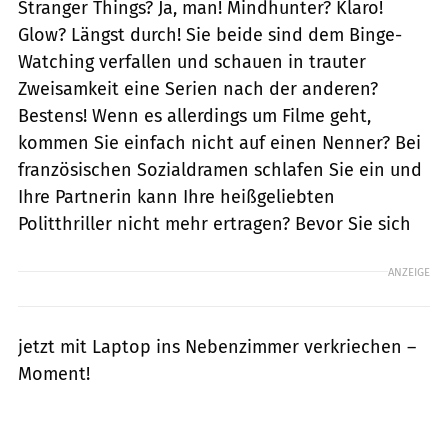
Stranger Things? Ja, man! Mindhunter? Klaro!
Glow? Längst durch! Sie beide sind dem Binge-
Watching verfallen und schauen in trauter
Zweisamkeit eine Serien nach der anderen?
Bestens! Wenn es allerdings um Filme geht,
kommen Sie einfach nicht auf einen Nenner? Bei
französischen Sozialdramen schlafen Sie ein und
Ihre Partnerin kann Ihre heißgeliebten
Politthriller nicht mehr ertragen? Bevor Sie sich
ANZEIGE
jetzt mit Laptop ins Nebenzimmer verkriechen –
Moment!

○ ○ ○

Assignment: When a line above includes the word "nicht", please list that line.

Answer space:
kommen Sie einfach nicht auf einen Nenner? Bei
Politthriller nicht mehr ertragen? Bevor Sie sich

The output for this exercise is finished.